According to Jane Austen’s Letters fourth edition, collected and edited by Deirdre LeFaye — there is a letter dated either Tuesday 12, or Wednesday 13, January 1796 — missing from her correspondence. Unknown if these letters were fully destroyed by her sister Cassandra Austen or another family member, or if it was just misplaced and/or lost in time before her letters were considered valuable and collected.
Because this “missing letter” follows her confession to Cassandra about Mr. Tom Lefroy — it can be suspected that their discussion about the young man she favored may have very well continued. Often by now reading Jane Austen’s correspondence, I can get a sense of Cassandra Austen’s voice — from Jane’s responses — although often find myself longing to read the other side and investigate what Cassandra is saying in her correspondence. From Jane’s side it seems like they had a very close relationship and Jane was often missing her eldest sister. Seems Cassandra was the one who traveled more frequently, and went to stay with different relatives, chiefly sisters-in-laws to help with”lying in” and the care of the other children, before after the arrival of a new baby.

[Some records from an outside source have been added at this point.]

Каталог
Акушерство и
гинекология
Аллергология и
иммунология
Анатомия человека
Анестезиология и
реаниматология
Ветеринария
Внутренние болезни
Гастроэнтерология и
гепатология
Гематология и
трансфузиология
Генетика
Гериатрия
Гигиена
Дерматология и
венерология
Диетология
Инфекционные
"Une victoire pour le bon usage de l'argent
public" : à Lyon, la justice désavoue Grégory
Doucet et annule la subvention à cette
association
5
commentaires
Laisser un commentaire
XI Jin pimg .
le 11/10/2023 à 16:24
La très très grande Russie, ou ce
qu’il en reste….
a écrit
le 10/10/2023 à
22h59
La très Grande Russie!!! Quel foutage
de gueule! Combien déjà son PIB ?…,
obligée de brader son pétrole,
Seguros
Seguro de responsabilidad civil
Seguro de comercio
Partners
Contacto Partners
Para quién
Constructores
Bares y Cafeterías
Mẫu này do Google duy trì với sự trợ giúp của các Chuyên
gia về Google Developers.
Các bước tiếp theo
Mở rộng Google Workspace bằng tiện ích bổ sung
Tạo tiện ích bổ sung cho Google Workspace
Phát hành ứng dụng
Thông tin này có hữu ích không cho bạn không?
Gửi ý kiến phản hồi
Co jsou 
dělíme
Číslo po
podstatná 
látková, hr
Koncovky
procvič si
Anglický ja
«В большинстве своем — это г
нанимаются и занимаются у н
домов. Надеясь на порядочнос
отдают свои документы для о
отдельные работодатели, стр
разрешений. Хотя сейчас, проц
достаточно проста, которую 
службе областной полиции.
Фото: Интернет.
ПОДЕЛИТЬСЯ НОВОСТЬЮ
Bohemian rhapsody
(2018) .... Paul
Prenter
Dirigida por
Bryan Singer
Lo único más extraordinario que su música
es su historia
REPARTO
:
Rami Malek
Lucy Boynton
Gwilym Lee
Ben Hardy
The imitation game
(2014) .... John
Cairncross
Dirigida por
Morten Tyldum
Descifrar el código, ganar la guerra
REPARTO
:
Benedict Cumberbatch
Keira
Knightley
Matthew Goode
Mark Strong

These missing letters are holes in Jane Austen’s biographical timeline and fodder for authors, ripe with opportunity to fill in the missing sequences with their own imagination.
There is a whole world of Jane Austen now — writers don’t just write prequels and sequels and stories inspired by her literary work or the characters she wrote, but they write inspired theories, stories, novels, and produce other media inspired by her and her life.